→ **Data supplied**
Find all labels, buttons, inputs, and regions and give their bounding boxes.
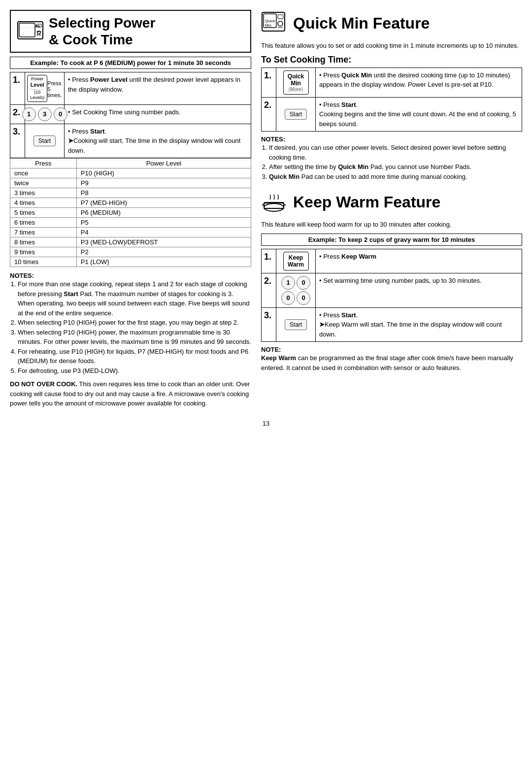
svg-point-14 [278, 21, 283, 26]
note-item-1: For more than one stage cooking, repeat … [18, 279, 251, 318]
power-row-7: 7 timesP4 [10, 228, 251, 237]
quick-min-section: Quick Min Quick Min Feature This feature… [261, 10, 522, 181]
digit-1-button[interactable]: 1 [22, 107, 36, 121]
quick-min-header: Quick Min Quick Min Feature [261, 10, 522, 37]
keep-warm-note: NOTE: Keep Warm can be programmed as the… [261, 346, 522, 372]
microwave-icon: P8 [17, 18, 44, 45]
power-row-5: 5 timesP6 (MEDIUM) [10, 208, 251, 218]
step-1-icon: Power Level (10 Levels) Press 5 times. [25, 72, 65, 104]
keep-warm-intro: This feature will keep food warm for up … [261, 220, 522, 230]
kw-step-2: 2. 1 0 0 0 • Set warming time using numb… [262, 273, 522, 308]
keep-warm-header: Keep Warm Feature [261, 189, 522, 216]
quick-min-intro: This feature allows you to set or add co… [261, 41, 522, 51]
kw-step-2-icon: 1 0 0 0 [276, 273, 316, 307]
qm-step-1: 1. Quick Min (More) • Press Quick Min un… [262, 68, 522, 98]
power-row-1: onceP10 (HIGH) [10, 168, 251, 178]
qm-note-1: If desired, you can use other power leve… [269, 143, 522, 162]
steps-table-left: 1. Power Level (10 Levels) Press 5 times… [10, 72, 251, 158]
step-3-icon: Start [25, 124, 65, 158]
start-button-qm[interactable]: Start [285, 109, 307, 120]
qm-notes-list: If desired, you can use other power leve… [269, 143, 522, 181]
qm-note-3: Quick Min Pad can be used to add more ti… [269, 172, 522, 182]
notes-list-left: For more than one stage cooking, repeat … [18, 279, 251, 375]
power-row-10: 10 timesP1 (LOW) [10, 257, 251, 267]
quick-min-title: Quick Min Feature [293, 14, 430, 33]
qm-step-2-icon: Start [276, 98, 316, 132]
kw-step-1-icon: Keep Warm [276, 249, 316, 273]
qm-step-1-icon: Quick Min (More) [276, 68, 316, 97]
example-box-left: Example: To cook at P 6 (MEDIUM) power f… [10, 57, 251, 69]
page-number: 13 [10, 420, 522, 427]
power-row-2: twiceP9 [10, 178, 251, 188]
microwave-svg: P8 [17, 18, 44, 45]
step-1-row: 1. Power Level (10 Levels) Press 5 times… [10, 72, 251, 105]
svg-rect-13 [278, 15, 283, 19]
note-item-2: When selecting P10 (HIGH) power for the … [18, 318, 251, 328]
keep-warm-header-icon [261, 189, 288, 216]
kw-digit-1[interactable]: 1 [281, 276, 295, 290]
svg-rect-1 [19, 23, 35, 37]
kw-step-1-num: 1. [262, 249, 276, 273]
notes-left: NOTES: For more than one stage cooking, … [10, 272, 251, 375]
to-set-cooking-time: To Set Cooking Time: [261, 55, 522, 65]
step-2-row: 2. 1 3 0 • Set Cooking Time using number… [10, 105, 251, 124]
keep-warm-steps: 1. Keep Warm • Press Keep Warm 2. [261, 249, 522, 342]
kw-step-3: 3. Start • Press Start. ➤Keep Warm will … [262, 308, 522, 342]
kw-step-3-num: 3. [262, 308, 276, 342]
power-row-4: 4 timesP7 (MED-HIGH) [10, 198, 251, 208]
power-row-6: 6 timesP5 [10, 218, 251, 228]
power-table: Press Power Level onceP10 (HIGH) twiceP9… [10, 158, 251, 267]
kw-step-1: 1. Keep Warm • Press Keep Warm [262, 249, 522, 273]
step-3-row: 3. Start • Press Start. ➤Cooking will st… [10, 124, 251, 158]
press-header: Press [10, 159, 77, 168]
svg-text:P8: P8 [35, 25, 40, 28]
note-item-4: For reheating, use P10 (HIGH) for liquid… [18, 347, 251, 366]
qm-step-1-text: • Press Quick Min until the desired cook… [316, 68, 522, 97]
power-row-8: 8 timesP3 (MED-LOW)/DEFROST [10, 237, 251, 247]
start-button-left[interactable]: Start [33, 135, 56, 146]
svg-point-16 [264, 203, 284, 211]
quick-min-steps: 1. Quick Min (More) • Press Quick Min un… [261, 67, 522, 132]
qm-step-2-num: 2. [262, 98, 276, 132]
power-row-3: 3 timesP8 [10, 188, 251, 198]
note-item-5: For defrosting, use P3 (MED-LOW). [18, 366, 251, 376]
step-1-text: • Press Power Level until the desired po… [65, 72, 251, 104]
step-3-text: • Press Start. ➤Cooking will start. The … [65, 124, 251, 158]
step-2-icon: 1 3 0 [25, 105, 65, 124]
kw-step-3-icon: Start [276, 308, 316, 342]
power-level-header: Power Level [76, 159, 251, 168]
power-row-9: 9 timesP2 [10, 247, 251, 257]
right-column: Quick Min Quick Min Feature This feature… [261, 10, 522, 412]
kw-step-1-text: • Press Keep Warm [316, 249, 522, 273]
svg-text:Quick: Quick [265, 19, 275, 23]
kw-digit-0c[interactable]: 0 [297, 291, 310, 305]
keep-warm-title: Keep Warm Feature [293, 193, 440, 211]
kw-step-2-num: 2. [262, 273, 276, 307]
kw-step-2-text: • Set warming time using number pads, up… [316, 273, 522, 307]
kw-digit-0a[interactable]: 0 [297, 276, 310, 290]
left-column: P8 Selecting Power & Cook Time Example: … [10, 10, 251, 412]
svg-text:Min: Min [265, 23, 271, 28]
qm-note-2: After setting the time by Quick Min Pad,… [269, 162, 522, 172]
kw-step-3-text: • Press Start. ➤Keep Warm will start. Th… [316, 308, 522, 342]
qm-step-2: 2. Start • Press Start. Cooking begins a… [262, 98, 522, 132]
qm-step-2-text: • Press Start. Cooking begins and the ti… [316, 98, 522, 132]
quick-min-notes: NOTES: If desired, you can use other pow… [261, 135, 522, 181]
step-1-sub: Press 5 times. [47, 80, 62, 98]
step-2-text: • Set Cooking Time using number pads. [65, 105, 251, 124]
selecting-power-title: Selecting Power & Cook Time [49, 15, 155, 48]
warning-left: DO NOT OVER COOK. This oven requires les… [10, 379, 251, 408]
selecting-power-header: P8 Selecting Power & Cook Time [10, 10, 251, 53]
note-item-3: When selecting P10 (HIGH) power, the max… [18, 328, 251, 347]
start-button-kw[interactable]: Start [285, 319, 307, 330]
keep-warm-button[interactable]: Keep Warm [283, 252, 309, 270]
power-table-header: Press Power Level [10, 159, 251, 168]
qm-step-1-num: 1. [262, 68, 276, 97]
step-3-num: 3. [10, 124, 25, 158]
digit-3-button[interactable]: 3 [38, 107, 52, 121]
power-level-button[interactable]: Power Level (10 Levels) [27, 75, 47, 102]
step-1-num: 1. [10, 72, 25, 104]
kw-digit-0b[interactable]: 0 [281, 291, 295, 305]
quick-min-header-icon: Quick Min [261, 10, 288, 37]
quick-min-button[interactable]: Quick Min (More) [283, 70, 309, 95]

→ **Work instruction**
Search the data above for the string "begins". Report every line where it is found.

→ **Task output**
qm-step-2: 2. Start • Press Start. Cooking begins a… [262, 98, 522, 132]
qm-step-2-text: • Press Start. Cooking begins and the ti… [316, 98, 522, 132]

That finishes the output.